━━━ DATA UNDER STUDY ━━━

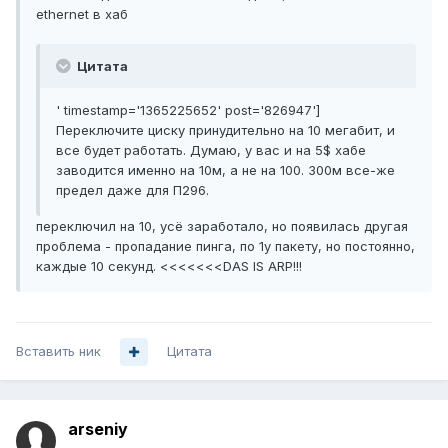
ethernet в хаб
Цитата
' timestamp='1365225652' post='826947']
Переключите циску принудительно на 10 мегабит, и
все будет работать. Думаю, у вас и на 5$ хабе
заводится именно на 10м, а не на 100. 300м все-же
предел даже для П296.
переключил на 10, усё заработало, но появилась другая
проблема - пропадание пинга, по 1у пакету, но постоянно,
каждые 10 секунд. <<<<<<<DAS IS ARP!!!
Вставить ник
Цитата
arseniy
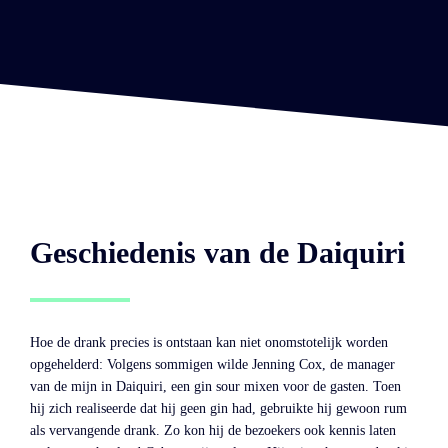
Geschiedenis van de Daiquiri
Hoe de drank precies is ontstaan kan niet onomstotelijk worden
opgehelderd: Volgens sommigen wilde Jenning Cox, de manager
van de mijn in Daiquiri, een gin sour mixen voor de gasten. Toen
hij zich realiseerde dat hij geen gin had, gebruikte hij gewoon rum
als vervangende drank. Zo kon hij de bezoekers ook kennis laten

━━━

▶ **TASK PROMPT**
Nothing but a number should be given: the count of lines in the records that contain the word "drank".

▶ **TASK SOLUTION**
2